==== Records for processing

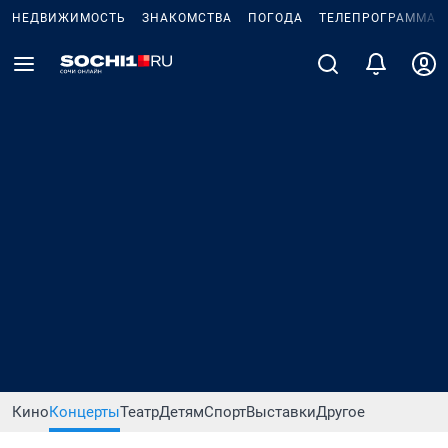
НЕДВИЖИМОСТЬ
ЗНАКОМСТВА
ПОГОДА
ТЕЛЕПРОГРАММА
Кино
Концерты
Театр
Детям
Спорт
Выставки
Другое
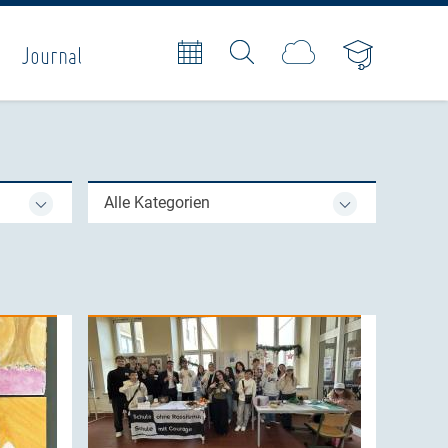
Journal
Alle Kategorien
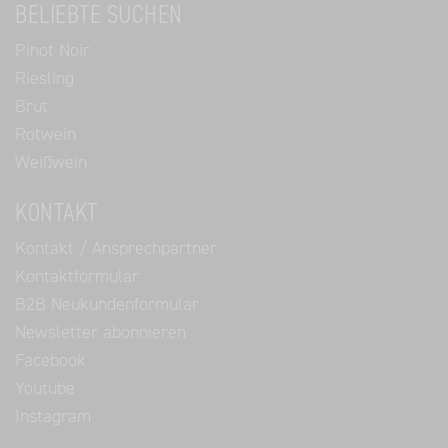
BELIEBTE SUCHEN
Pinot Noir
Riesling
Brut
Rotwein
Weißwein
KONTAKT
Kontakt / Ansprechpartner
Kontaktformular
B2B Neukundenformular
Newsletter abonnieren
Facebook
Youtube
Instagram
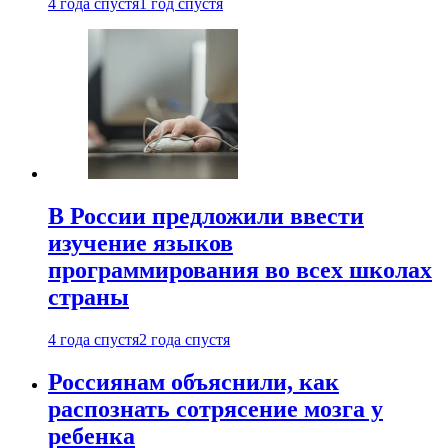
4 года спустя
1 год спустя
В России предложили ввести
изучение языков
программирования во всех школах
страны
4 года спустя
2 года спустя
Россиянам объяснили, как
распознать сотрясение мозга у
ребенка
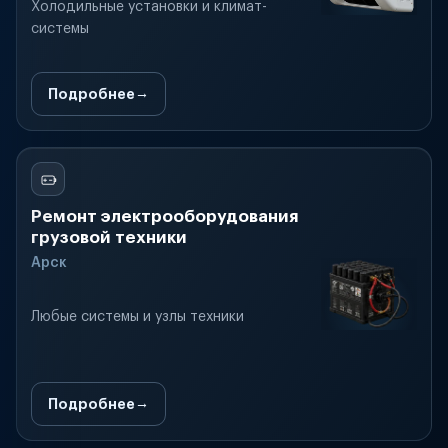
Холодильные установки и климат-
системы
Подробнее
Ремонт электрооборудования
грузовой техники
Арск
Любые системы и узлы техники
Подробнее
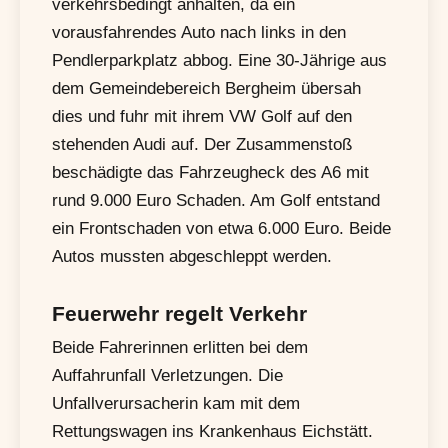
verkehrsbedingt anhalten, da ein
vorausfahrendes Auto nach links in den
Pendlerparkplatz abbog. Eine 30-Jährige aus
dem Gemeindebereich Bergheim übersah
dies und fuhr mit ihrem VW Golf auf den
stehenden Audi auf. Der Zusammenstoß
beschädigte das Fahrzeugheck des A6 mit
rund 9.000 Euro Schaden. Am Golf entstand
ein Frontschaden von etwa 6.000 Euro. Beide
Autos mussten abgeschleppt werden.
Feuerwehr regelt Verkehr
Beide Fahrerinnen erlitten bei dem
Auffahrunfall Verletzungen. Die
Unfallverursacherin kam mit dem
Rettungswagen ins Krankenhaus Eichstätt.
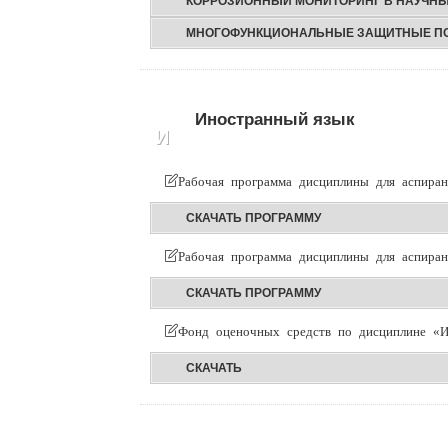
КОРРОЗИОННЫЙ МОНИТОРИНГ В НАУЧН
МНОГОФУНКЦИОНАЛЬНЫЕ ЗАЩИТНЫЕ ПОК
Иностранный язык
И
Рабочая программа дисциплины для аспиран
СКАЧАТЬ ПРОГРАММУ
Рабочая программа дисциплины для аспиран
СКАЧАТЬ ПРОГРАММУ
Фонд оценочных средств по дисциплине «И
СКАЧАТЬ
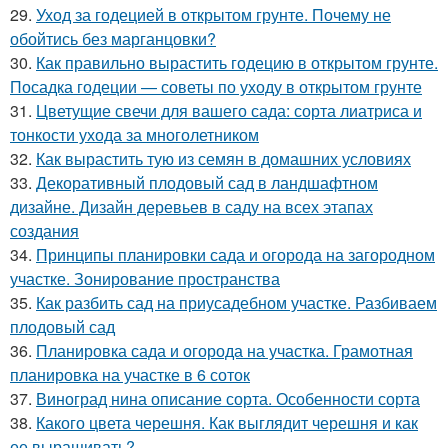
29.
Уход за годецией в открытом грунте. Почему не
обойтись без марганцовки?
30.
Как правильно вырастить годецию в открытом грунте.
Посадка годеции — советы по уходу в открытом грунте
31.
Цветущие свечи для вашего сада: сорта лиатриса и
тонкости ухода за многолетником
32.
Как вырастить тую из семян в домашних условиях
33.
Декоративный плодовый сад в ландшафтном
дизайне. Дизайн деревьев в саду на всех этапах
создания
34.
Принципы планировки сада и огорода на загородном
участке. Зонирование пространства
35.
Как разбить сад на приусадебном участке. Разбиваем
плодовый сад
36.
Планировка сада и огорода на участка. Грамотная
планировка на участке в 6 соток
37.
Виноград нина описание сорта. Особенности сорта
38.
Какого цвета черешня. Как выглядит черешня и как
ее выращивать?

========

### Requirement
A single number is the whole answer here: the number of lines in the data containing "системы".

### Answer area
2